Senior IT Security (Pentest - Architecture & Application)

• IT Security Implementation
  
  - Develop and execute security assessments for IT projects and systems.
  
  - Conduct vulnerability assessments and penetration testing (Vulnerability Assessment & Penetration Testing) on:
  
  - Web applications, Mobile applications (iOS & Android), API, Winform.
  
  - Server systems (Windows, Linux), databases, network infrastructure, and cloud environments.
  
  - Review and optimize security configurations on servers, network devices, security appliances, and storage systems.

• IT Security Operations
  
  - Update and manage security vulnerabilities in IT systems, develop and implement remediation plans.
  
  - Maintain and ensure compliance with PCI DSS certification and NHNN security standards.
  
  - Operate and maintain critical security systems such as SIEM, IPS/IDS, DLP, PIM.
  
  - Collaborate with relevant departments to implement security measures such as patch management, antivirus management, and endpoint protection.

• Vulnerability Management
  
  - Continuously update and monitor security vulnerabilities, malware threats, and risks; analyze and provide recommendations for remediation.
  
  - Conduct regular security assessments (VA, Pentest, ASV, APT, segment test) for operating systems, applications, databases, and networks.
  
  - Manage, monitor, and ensure remediation of all detected security vulnerabilities in IT services.

1. Education
   
   - Bachelor's degree in Information Security, Cybersecurity, Cryptography, IT, Telecommunications, Computer Science, or related fields.
2. Technical Knowledge
   
   - Proficiency in at least one programming language (PHP, Python, C/C++, Java) and understanding of Software - Development Life Cycle (SDLC).
   
   - Strong knowledge of networking, security, server operating systems, Middleware, and databases.
3. Experience in
   
   - Security testing for Web, API, Mobile, Winform Applications, Network, Infrastructure, and OS.
   
   - Identifying and assessing vulnerabilities in IT systems.
   
   - Security standards such as PCI DSS, OWASP, and cybersecurity attack techniques.
   
   - Reviewing security requirements in BRD and business processes before system development.
4. IT Proficiency
   
   - Proficient in security testing tools, including:
   
   - Information gathering, vulnerability scanning, and security exploitation tools.
5. Skills
   
   - Strong documentation and report writing skills.
   
   - Effective communication and presentation skills.
   
   - Analytical and problem-solving abilities.
   
   - Risk management skills.
6. Experience: Minimum of 2 years of experience in IT security, including security testing for web applications, mobile applications, server systems, and network devices.
   
   - Preferred Qualifications: Security certifications such as GPEN, LPT, CEH, OSCP, or equivalent penetration testing certifications.Candidates with CVEs or contributions to cybersecurity projects are highly preferred.

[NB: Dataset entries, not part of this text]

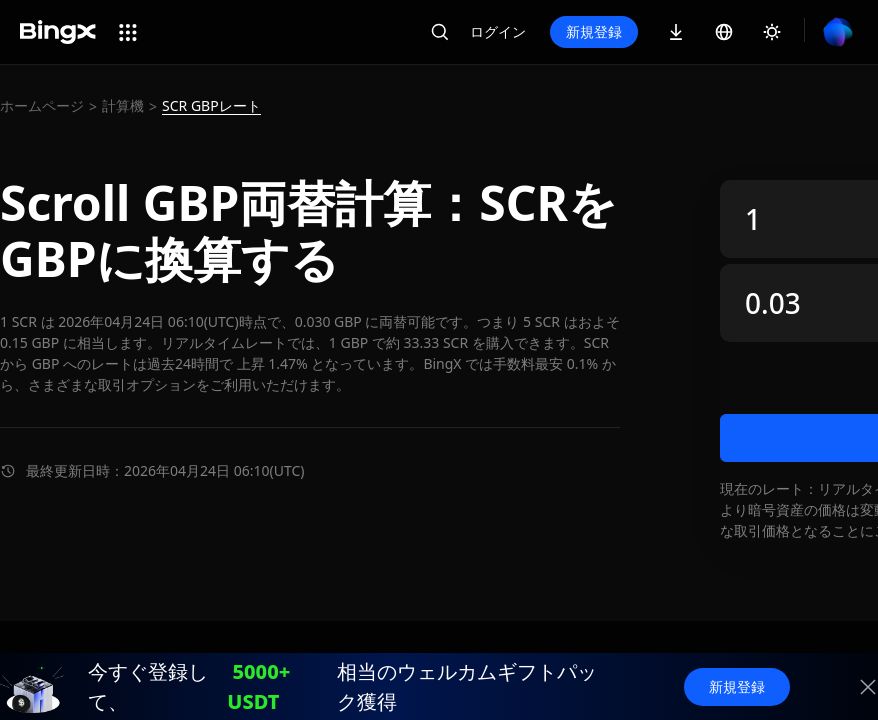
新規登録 (594, 31)
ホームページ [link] (42, 105)
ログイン (498, 31)
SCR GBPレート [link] (211, 105)
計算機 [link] (123, 105)
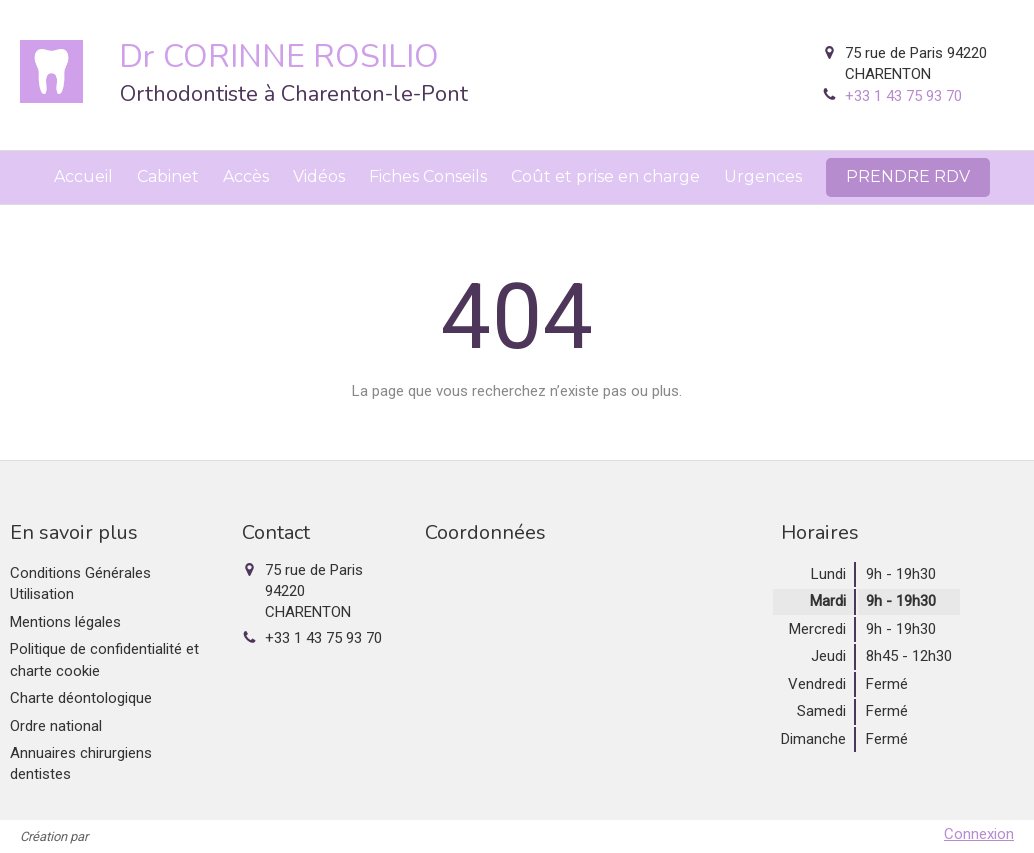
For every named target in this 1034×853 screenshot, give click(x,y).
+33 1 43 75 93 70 (903, 96)
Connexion (979, 834)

- Mức lương: Thỏa thuận theo năng lực và kinh nghiệm.

- Thưởng tháng 13 + thưởng hiệu suất công việc hàng năm. Tổng thu nhập 14-15 tháng/năm

- Thưởng dịp đặc biệt: sinh nhật, ngày thành lập công ty...

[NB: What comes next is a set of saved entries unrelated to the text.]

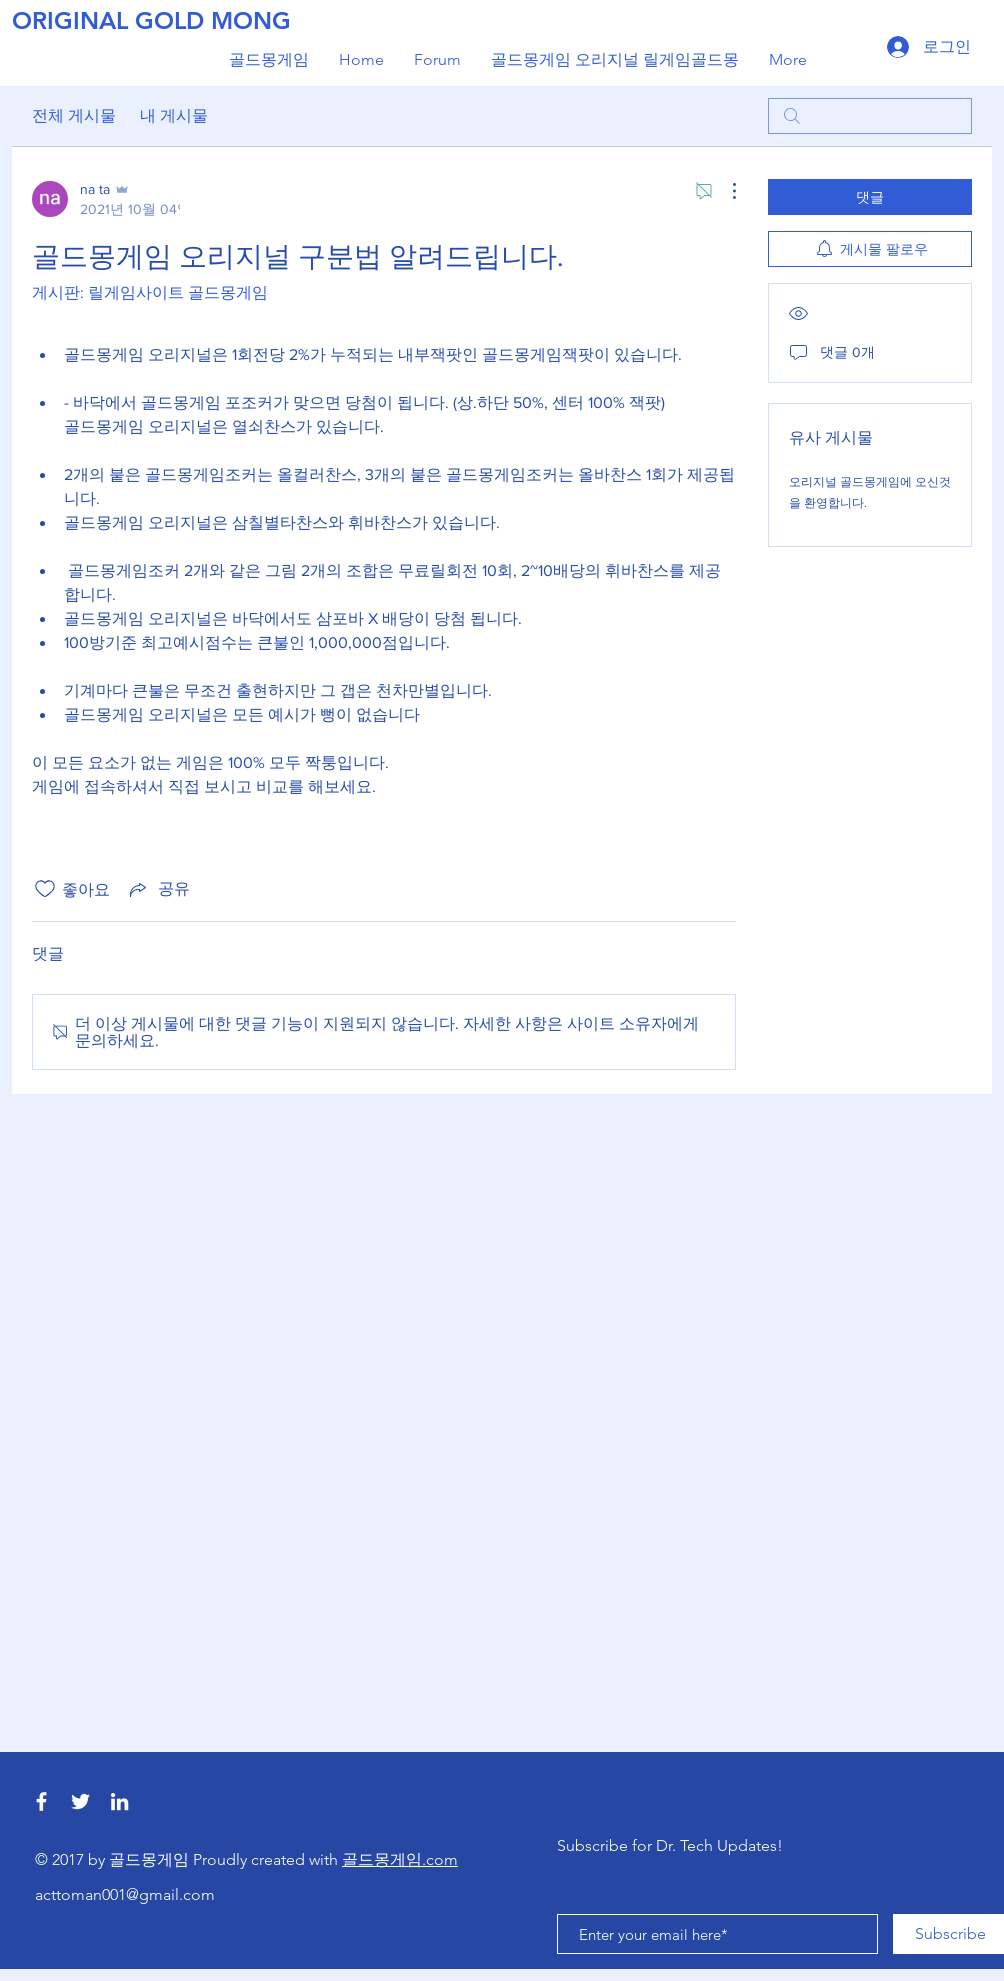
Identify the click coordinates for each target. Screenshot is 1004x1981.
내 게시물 (174, 115)
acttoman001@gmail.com (125, 1894)
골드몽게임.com (400, 1859)
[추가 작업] (724, 191)
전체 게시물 (74, 115)
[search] (870, 116)
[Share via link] (158, 889)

- Phép năm: 16 ngày phép/năm chưa bao gồm các ngày nghỉ lễ tết

- Bảo hiểm xã hội, bảo hiểm y tế, bảo hiểm thất nghiệp đóng mức 80% lương

- Bảo hiểm sức khỏe, khám sức khỏe định kỳ hàng năm.

- Laptop, màn hình và các phương tiện/tài khoản/công cụ cần thiết cho công việc

- Xét lương hàng năm và lộ trình thăng tiến rõ ràng, đánh giá công bằng, minh bạch.

- Môi trường làm việc trẻ trung, năng động, sẵn sàng chia sẻ và hỗ trợ.